Students Begin Semester 2 Classes


As Howard County enters into Quarter 3, students have been preparing for the transition from the first semester to the second. Students have been gearing up for new classes, classmates, and teachers.
Virtually, preparing for a new class can be a lot more complicated than it sounds. With only being able to see profile avatars through computer screens, it’s hard for students to collaborate and get to know one and other. Class discussions are a challenge, as are group projects.
“Classes like biology, P.E, and [performing arts] do not adjust well in the virtual setting because these classes are supposed to be hands on and need to be done in a classroom instead of separately and by ourselves,” freshman Rakshitha Prakash said.
Academic classes, such as the science courses, focus largely on lab experiments and visuals, which has proven to be very difficult. Athletic classes participate in sports activities, a lot of which are cancelled. Music classes like band, orchestra, and choir, are unable to practice and prepare for performances and music assessments. They require in-person teaching to have the full learning experience, which happens to be at controversy in current circumstances.
“When we started school this year, the pace was much quicker than in person school and I had to understand the content better to do well in other lessons and units,” freshman Riya Koshy said.
Due to classes only being a single semester rather than a full year class, students have had to take their education into their own hands and work more independently, without the nearby assistance of teachers and classmates.
While virtual learning has had its challenges, some students actually prefer it because it allows students to learn from the comfort of their homes, which many people have found to be better than having to wake up early to take the bus or walk to school.
“A lot of my plans for semester two are based on my experience with semester one,” freshman Judy Tu said. “I try to establish a plan that consists of a routine I need to follow to have semester two be a great learning experience for me.”
Students are creating goals and plans for themselves for the upcoming semester to improve their learning. In a virtual environment, students are trying their best to design study strategies that work for them while also trying to establish routines that help them create positive learning experiences. Learning from their homes, students have more time to work on their assignments and projects, resulting in an improvement of their efficiency and quality of work.

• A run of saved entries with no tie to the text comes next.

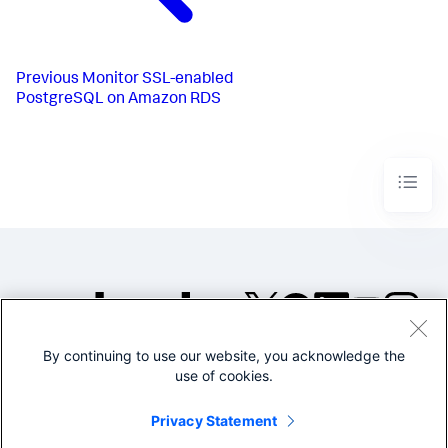
Previous
Monitor SSL-enabled
PostgreSQL on Amazon RDS
By continuing to use our website, you acknowledge the
©2005-2026 Splunk Inc. All
use of cookies.
rights reserved.
Legal
Privacy
Website
Privacy Statement
Terms of Use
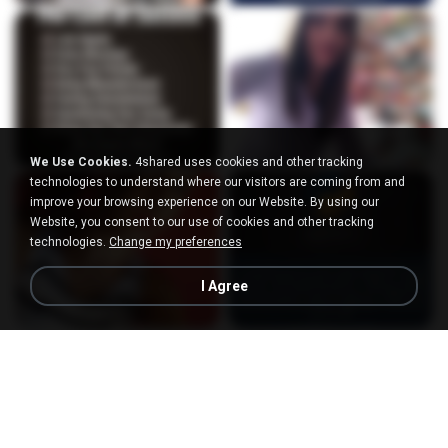
We Use Cookies.
4shared uses cookies and other tracking
technologies to understand where our visitors are coming from and
improve your browsing experience on our Website. By using our
Website, you consent to our use of cookies and other tracking
technologies.
Change my preferences
I Agree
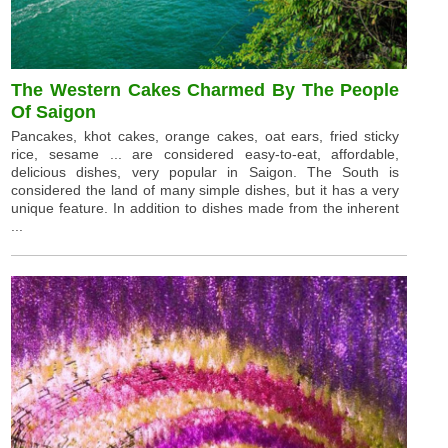
The Western Cakes Charmed By The People
Of Saigon
Pancakes, khot cakes, orange cakes, oat ears, fried sticky
rice, sesame ... are considered easy-to-eat, affordable,
delicious dishes, very popular in Saigon. The South is
considered the land of many simple dishes, but it has a very
unique feature. In addition to dishes made from the inherent
...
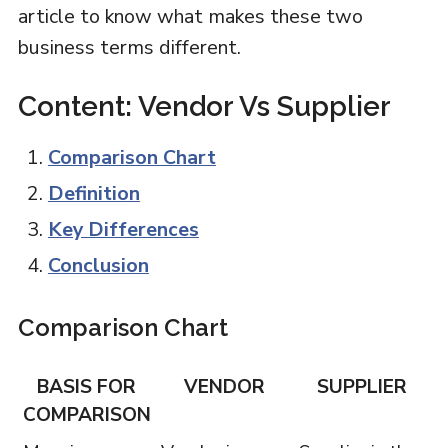
article to know what makes these two
business terms different.
Content: Vendor Vs Supplier
Comparison Chart
Definition
Key Differences
Conclusion
Comparison Chart
BASIS FOR
VENDOR
SUPPLIER
COMPARISON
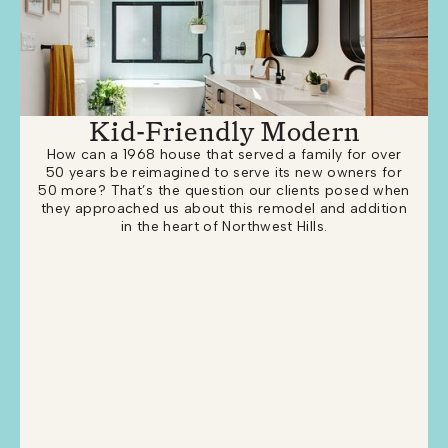
Kid-Friendly Modern
How can a 1968 house that served a family for over
50 years be reimagined to serve its new owners for
50 more? That’s the question our clients posed when
they approached us about this remodel and addition
in the heart of Northwest Hills.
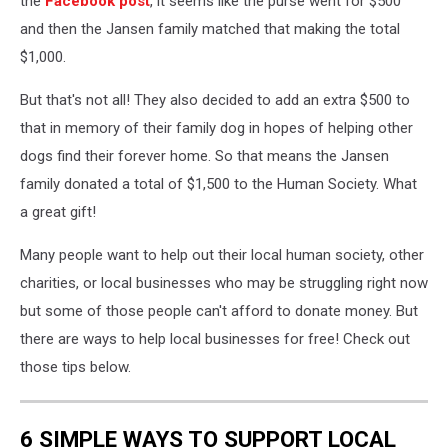
the
Facebook post
, it seems like the purse went for $500
and then the Jansen family matched that making the total
$1,000.
But that's not all! They also decided to add an extra $500 to
that in memory of their family dog in hopes of helping other
dogs find their forever home. So that means the Jansen
family donated a total of $1,500 to the Human Society. What
a great gift!
Many people want to help out their local human society, other
charities, or local businesses who may be struggling right now
but some of those people can't afford to donate money. But
there are ways to help local businesses for free! Check out
those tips below.
6 SIMPLE WAYS TO SUPPORT LOCAL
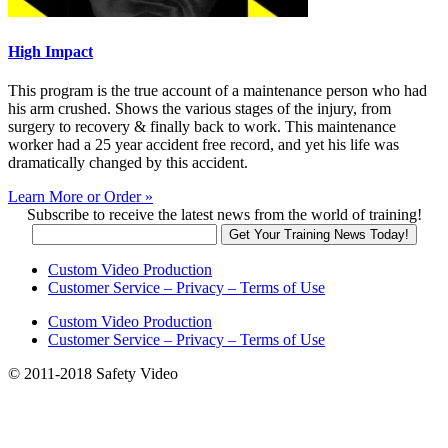
High Impact
This program is the true account of a maintenance person who had
his arm crushed. Shows the various stages of the injury, from
surgery to recovery & finally back to work. This maintenance
worker had a 25 year accident free record, and yet his life was
dramatically changed by this accident.
Learn More or Order »
Subscribe to receive the latest news from the world of training!
Custom Video Production
Customer Service – Privacy – Terms of Use
Custom Video Production
Customer Service – Privacy – Terms of Use
© 2011-2018 Safety Video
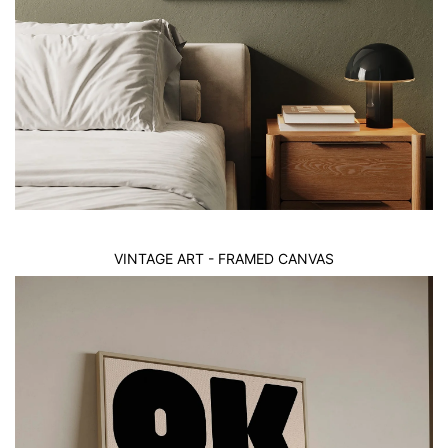
VINTAGE ART - FRAMED CANVAS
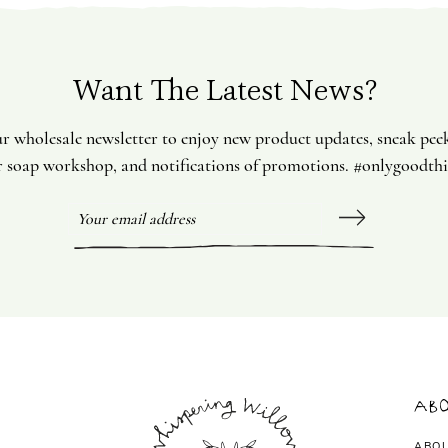
Want The Latest News?
ur wholesale newsletter to enjoy new product updates, sneak pee
 soap workshop, and notifications of promotions. #onlygoodth
Abo
ABO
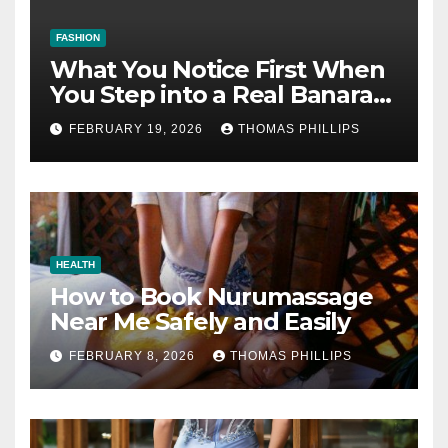
FASHION
What You Notice First When
You Step into a Real Banarasi
Saree Shop in Varanasi
FEBRUARY 19, 2026
THOMAS PHILLIPS
HEALTH
How to Book Nurumassage
Near Me Safely and Easily
FEBRUARY 8, 2026
THOMAS PHILLIPS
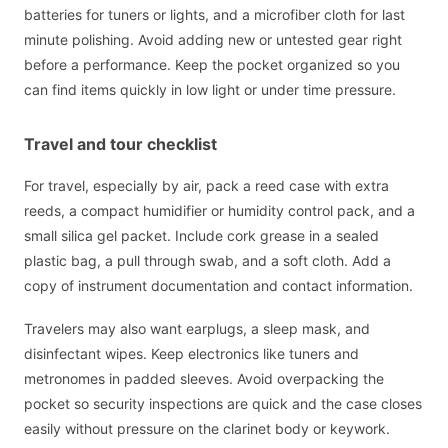
batteries for tuners or lights, and a microfiber cloth for last
minute polishing. Avoid adding new or untested gear right
before a performance. Keep the pocket organized so you
can find items quickly in low light or under time pressure.
Travel and tour checklist
For travel, especially by air, pack a reed case with extra
reeds, a compact humidifier or humidity control pack, and a
small silica gel packet. Include cork grease in a sealed
plastic bag, a pull through swab, and a soft cloth. Add a
copy of instrument documentation and contact information.
Travelers may also want earplugs, a sleep mask, and
disinfectant wipes. Keep electronics like tuners and
metronomes in padded sleeves. Avoid overpacking the
pocket so security inspections are quick and the case closes
easily without pressure on the clarinet body or keywork.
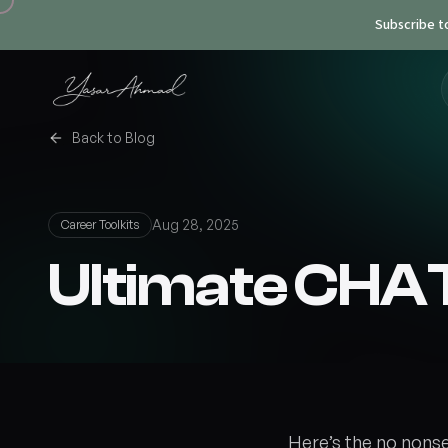
Subscribe t
Back to Blog
Aug 28, 2025
Career Toolkits
Ultimate CHA
Here’s the no nons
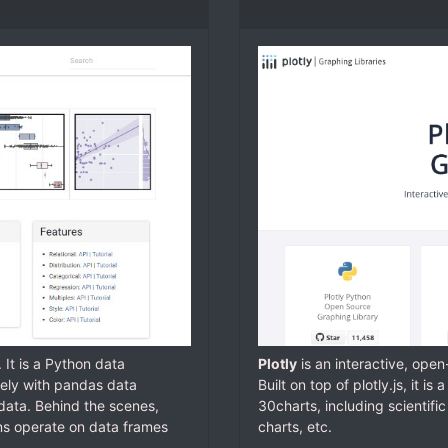
. It is a Python data
Plotly
is an interactive, ope
sely with pandas data
Built on top of plotly.js, it is
data. Behind the scenes,
30charts, including scientific
ions operate on data frames
charts, etc.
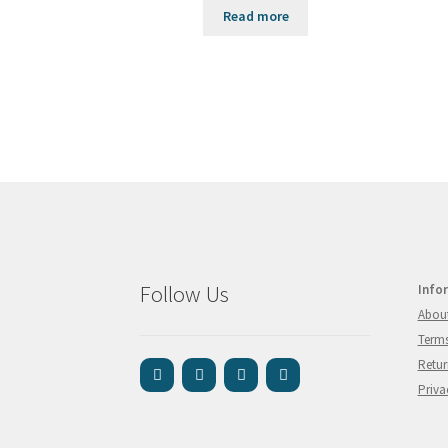
Read more
Follow Us
Info
Abou
Terms
Retur
Priva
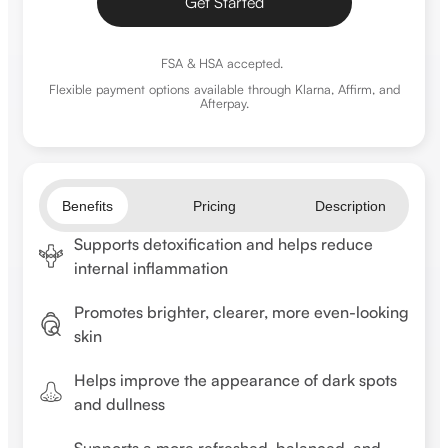
Get Started
FSA & HSA accepted.
Flexible payment options
available through Klarna, Affirm, and
Afterpay.
Benefits
Pricing
Description
Supports detoxification and helps reduce
internal inflammation
Promotes brighter, clearer, more even-looking
skin
Helps improve the appearance of dark spots
and dullness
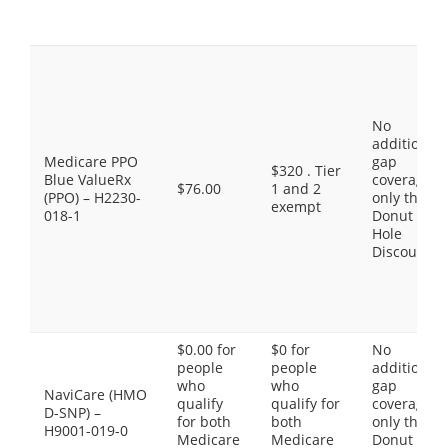
No
additional
Medicare PPO
gap
$320 . Tier
Blue ValueRx
coverage,
$76.00
1 and 2
(PPO) – H2230-
only the
exempt
018-1
Donut
Hole
Discount
$0.00 for
$0 for
No
people
people
additional
who
who
gap
NaviCare (HMO
qualify
qualify for
coverage,
D-SNP) –
for both
both
only the
H9001-019-0
Medicare
Medicare
Donut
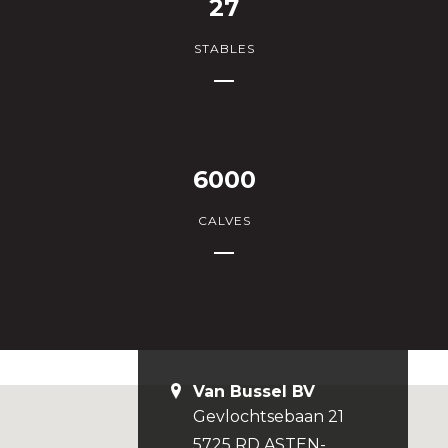
27
STABLES
6000
CALVES
Van Bussel BV
Gevlochtsebaan 21
5725 RD ASTEN-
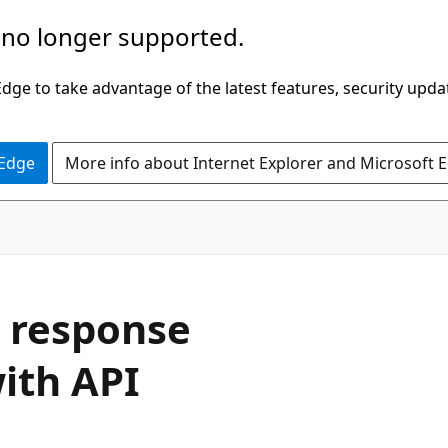
 no longer supported.
ge to take advantage of the latest features, security upda
 Edge
More info about Internet Explorer and Microsoft 
t response
ith API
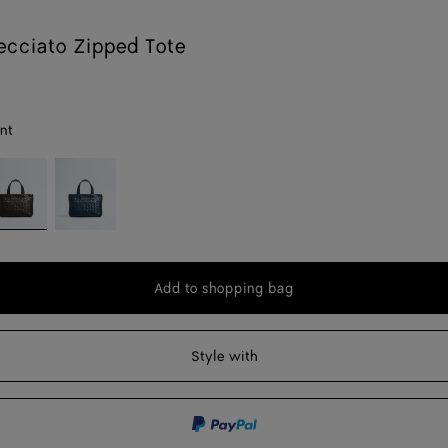
recciato Zipped Tote
nt
ondant
Denim
Add to shopping bag
Add
Please
to
select
shopping
a
Style with
bag
size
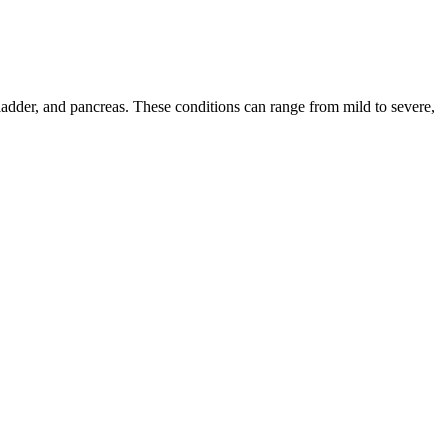
llbladder, and pancreas. These conditions can range from mild to severe,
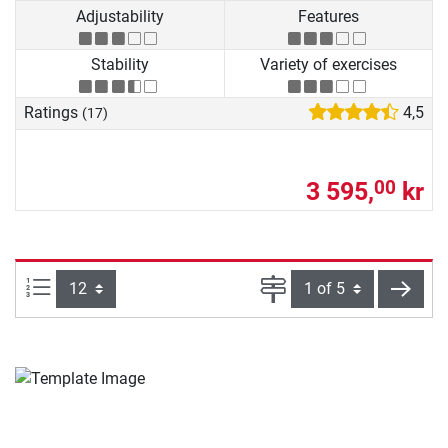
Adjustability
Features
Stability
Variety of exercises
Ratings
4,5
(17)
3 595,
kr
00
Items per page:
Page
next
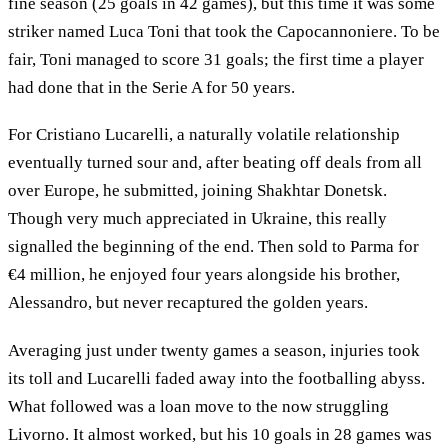
fine season (25 goals in 42 games), but this time it was some
striker named Luca Toni that took the Capocannoniere. To be
fair, Toni managed to score 31 goals; the first time a player
had done that in the Serie A for 50 years.
For Cristiano Lucarelli, a naturally volatile relationship
eventually turned sour and, after beating off deals from all
over Europe, he submitted, joining Shakhtar Donetsk.
Though very much appreciated in Ukraine, this really
signalled the beginning of the end. Then sold to Parma for
€4 million, he enjoyed four years alongside his brother,
Alessandro, but never recaptured the golden years.
Averaging just under twenty games a season, injuries took
its toll and Lucarelli faded away into the footballing abyss.
What followed was a loan move to the now struggling
Livorno. It almost worked, but his 10 goals in 28 games was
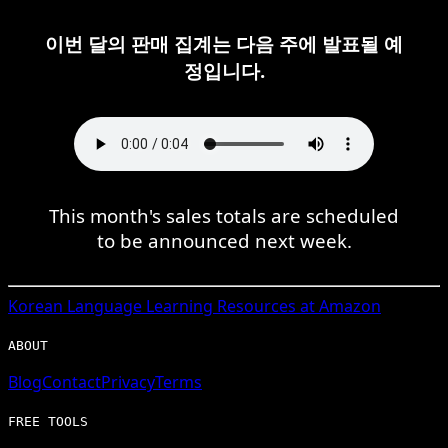
이번 달의 판매 집계는 다음 주에 발표될 예
정입니다.
This month's sales totals are scheduled
to be announced next week.
Korean
Language Learning Resources at Amazon
ABOUT
Blog
Contact
Privacy
Terms
FREE TOOLS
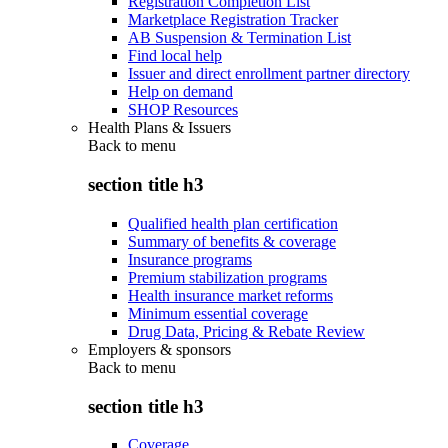
Registration Completion List
Marketplace Registration Tracker
AB Suspension & Termination List
Find local help
Issuer and direct enrollment partner directory
Help on demand
SHOP Resources
Health Plans & Issuers
Back to
menu
section title h3
Qualified health plan certification
Summary of benefits & coverage
Insurance programs
Premium stabilization programs
Health insurance market reforms
Minimum essential coverage
Drug Data, Pricing & Rebate Review
Employers & sponsors
Back to
menu
section title h3
Coverage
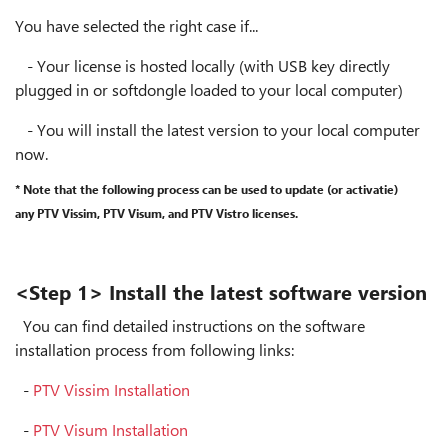
You have selected the right case if...
- Your license is hosted locally (with USB key directly
plugged in or softdongle loaded to your local computer)
- You will install the latest version to your local computer
now.
* Note that the following process can be used to update (or activatie)
any PTV Vissim, PTV Visum, and PTV Vistro licenses.
<Step 1> Install the latest software version
You can find detailed instructions on the software
installation process from following links:
-
PTV Vissim Installation
-
PTV Visum Installation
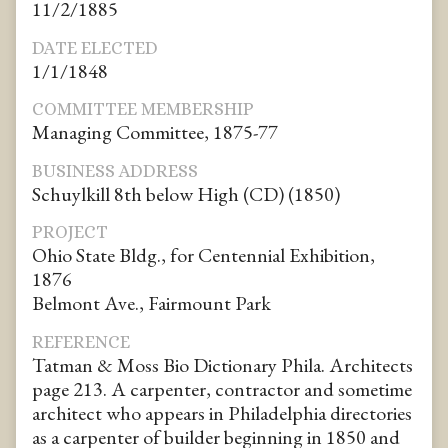
11/2/1885
DATE ELECTED
1/1/1848
COMMITTEE MEMBERSHIP
Managing Committee, 1875-77
BUSINESS ADDRESS
Schuylkill 8th below High (CD) (1850)
PROJECT
Ohio State Bldg., for Centennial Exhibition,
1876
Belmont Ave., Fairmount Park
REFERENCE
Tatman & Moss Bio Dictionary Phila. Architects
page 213. A carpenter, contractor and sometime
architect who appears in Philadelphia directories
as a carpenter of builder beginning in 1850 and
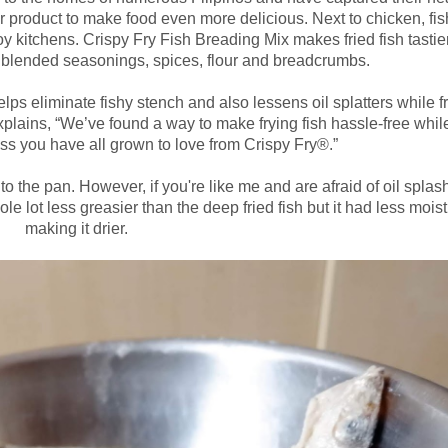
product to make food even more delicious. Next to chicken, fis
y kitchens. Crispy Fry Fish Breading Mix makes fried fish tastie
ly blended seasonings, spices, flour and breadcrumbs.
lps eliminate fishy stench and also lessens oil splatters while fr
ains, “We’ve found a way to make frying fish hassle-free while 
ss you have all grown to love from Crispy Fry®.”
 to the pan. However, if you're like me and are afraid of oil splas
ole lot less greasier than the deep fried fish but it had less moist
making it drier.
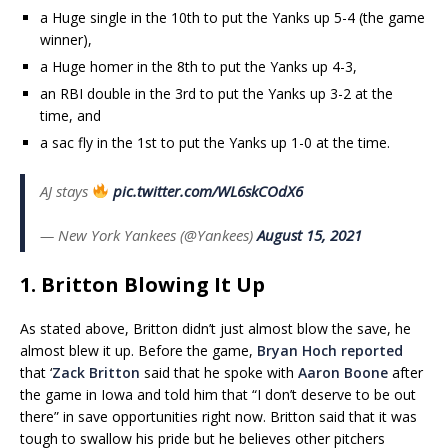
a Huge single in the 10th to put the Yanks up 5-4 (the game
winner),
a Huge homer in the 8th to put the Yanks up 4-3,
an RBI double in the 3rd to put the Yanks up 3-2 at the
time, and
a sac fly in the 1st to put the Yanks up 1-0 at the time.
AJ stays
pic.twitter.com/WL6skCOdX6
— New York Yankees (@Yankees)
August 15, 2021
1. Britton Blowing It Up
As stated above, Britton didn’t just almost blow the save, he
almost blew it up. Before the game,
Bryan Hoch reported
that ‘
Zack Britton
said that he spoke with
Aaron Boone
after
the game in Iowa and told him that “I don’t deserve to be out
there” in save opportunities right now. Britton said that it was
tough to swallow his pride but he believes other pitchers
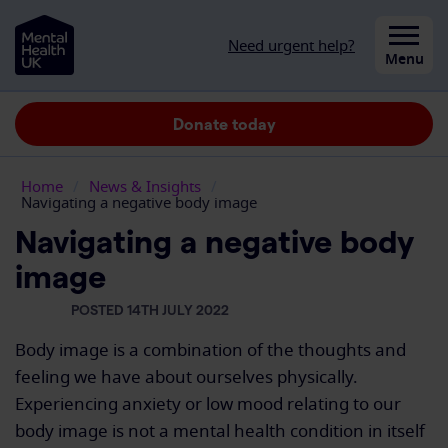
Skip to content
Need urgent help?
Close
Menu
Donate today
Home
/
News & Insights
/
Navigating a negative body image
Navigating a negative body
image
POSTED 14TH JULY 2022
Body image is a combination of the thoughts and
feeling we have about ourselves physically.
Experiencing anxiety or low mood relating to our
body image is not a mental health condition in itself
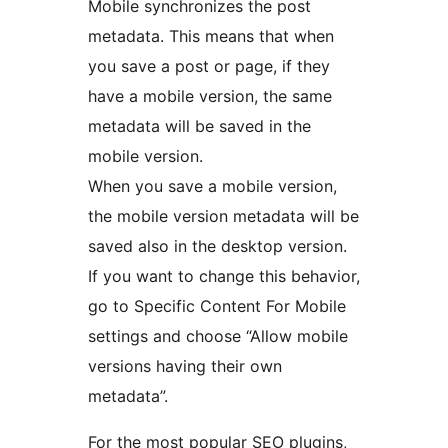
Mobile synchronizes the post
metadata. This means that when
you save a post or page, if they
have a mobile version, the same
metadata will be saved in the
mobile version.
When you save a mobile version,
the mobile version metadata will be
saved also in the desktop version.
If you want to change this behavior,
go to Specific Content For Mobile
settings and choose “Allow mobile
versions having their own
metadata”.
For the most popular SEO plugins,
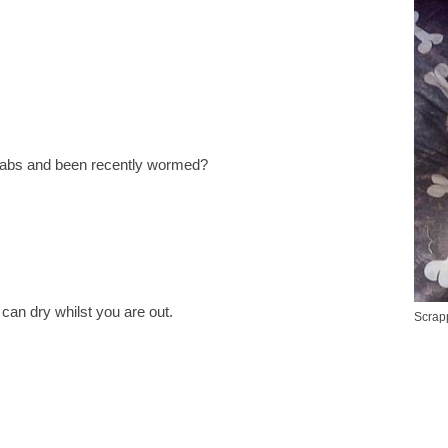
jabs and been recently wormed?
can dry whilst you are out.
Scrapp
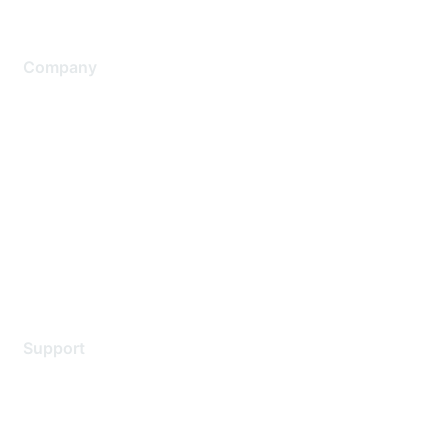
Company
About Us
Careers
Contact Us
Environmental Citizenship
Privacy policy
Terms of service
Legal
Support
Support Services
Contact Support
Training & Certification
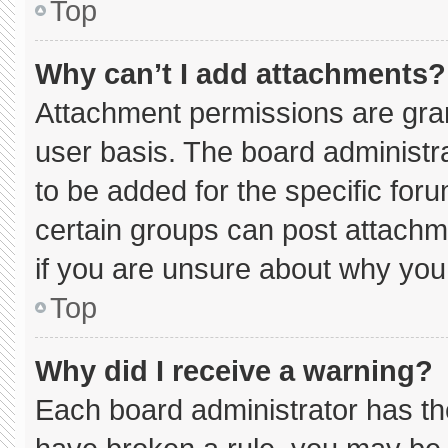
Top
Why can’t I add attachments?
Attachment permissions are gran
user basis. The board administ
to be added for the specific for
certain groups can post attachm
if you are unsure about why you
Top
Why did I receive a warning?
Each board administrator has thei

Classes like English, math, and history, fit online learning well because students can still ask questions and learn online as well as they might in the school building.
“As a result of taking virtual classes, I was able to get straight A’s while being less stressed [by the amount of] work,” freshman Pranavi Gorantla said. “Moreover, I’m able to utilize more time for my mental health without fear of falling behind.”
Taking only four classes per semester and spending only about four hours a day in class meets, students have had more time to complete assignments and projects. It is less stressful for students and allows them to focus more time on their mental health.
Powering through the hurdles of virtual learning, students are motivated and excited to join their new classmates and teachers for a hardworking and productive semester 2.